Davacı ile davalı arasında imzalanan 10.11.2003 tarihli sözleşme Vize İlçesi Sergen Göleti’nin dip savak kazısı ve nakliye, 31.05.2004 tarihli sözleşme ise, göletin dip savak betonları, dolu savak betonları ve cebri boru imalâtları işi ile memba batardosu yapım işine ilişkin olup, her iki sözleşme uyarınca işe başlanıldığı konusunda bir ihtilaf bulunmamaktadır. Yine yanlar arasında imzalanan “İBRANAME” başlıklı belgede de, gölet inşaatı nedeniyle 12.07.2004 tarihine kadar geçen süre içerisinde yapılan kondüvi kazısı ile ilgili hiçbir alacağın kalmamış olduğu, davacı şirket tarafından davalının ibra edildiği anlaşılmıştır. Ancak davacının bu tarihten sonra ve diğer imalât kalemleriyle ilgili bir ibrası bulunmamaktadır. Diğer yandan Vize Asliye Hukuk Mahkemesi’nin 2005/9 sayılı tespit dosyasında davacının 877.674,81 TL (vergi hariç) alacağı bulunduğu tespit edilmiş olup, mahkemece alınan 04.10.2010 tarihli 1. bilirkişi kurulu raporunda davacının alacağının bulunmadığı belirlenmiş, itiraz üzerine alınan 28.05.2012 günlü raporda ise, davacının 329.677,10 TL alacağı bulunduğu bildirilmiştir. Mahkemece alınan bilirkişi raporları arasında büyük oranda çelişki bulunmaktadır. Bilirkişi raporları arasında çelişki giderilmeden hüküm kurulması doğru değildir. Bu nedenle maddi gerçeğin ortaya çıkması için yapılması gereken iş, HMK’nın 281. maddesi uyarınca yeniden oluşturulacak uzman bilirkişi heyetine iş sahibi DSİ ile davalı arasında düzenlenen hakedişler incelettirilerek davacının sözleşmeleri kapsamında gerçekleşen imalât ve davalıya yapılan ödemeler saptanmalı, bundan davalının davacıya ödemesi bulunarak ve dosyada bulunan ibraname de gözetilmek suretiyle davacının gerçek alacak miktarı belirlenmelidir. Eksik incelemeyle ve çelişkili raporlara dayalı olarak hüküm kurulmuş olması doğru olmayıp, kararın bozulması uygun bulunmuştur.

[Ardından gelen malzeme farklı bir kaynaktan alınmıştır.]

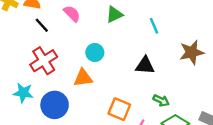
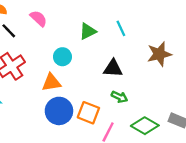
green triangle: (114, 14) -> (88, 31), moved
green arrow: (161, 100) -> (119, 97), moved
blue circle: (55, 105) -> (59, 111), moved

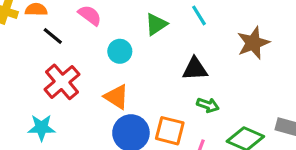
cyan circle: (62, 57) -> (120, 51), moved
orange triangle: (51, 82) -> (117, 97), turned 48

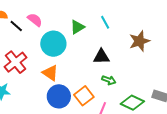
black line: (53, 36) -> (16, 26), moved
cyan circle: (120, 51) -> (53, 44), size x1.6
orange square: (170, 131) -> (84, 96), turned 36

Öte yandan, karar başlığında davanın M…. İnşaat ve Gıda Mad. Tic. ve San. Ltd. Şti. tarafından açılıp sürdürüldüğü halde, gerçek kişi N.. K..’in gösterilmesi hatalı olduğu gibi, dava tarihinin de 22.03.2006 yerine 20.11.2006 olarak gösterilmesi de yanlış olmuştur.
SONUÇ: Yukarıda açıklanan nedenlerle temyiz olunan hükmün davacı yararına BOZULMASINA, ödediği temyiz peşin harcının istek halinde temyiz eden davacıya geri verilmesine, karara karşı tebliğ tarihinden itibaren 15 gün içinde karar düzeltme isteminde bulunulabileceğine 19.11.2014 gününde oybirliğiyle karar verildi.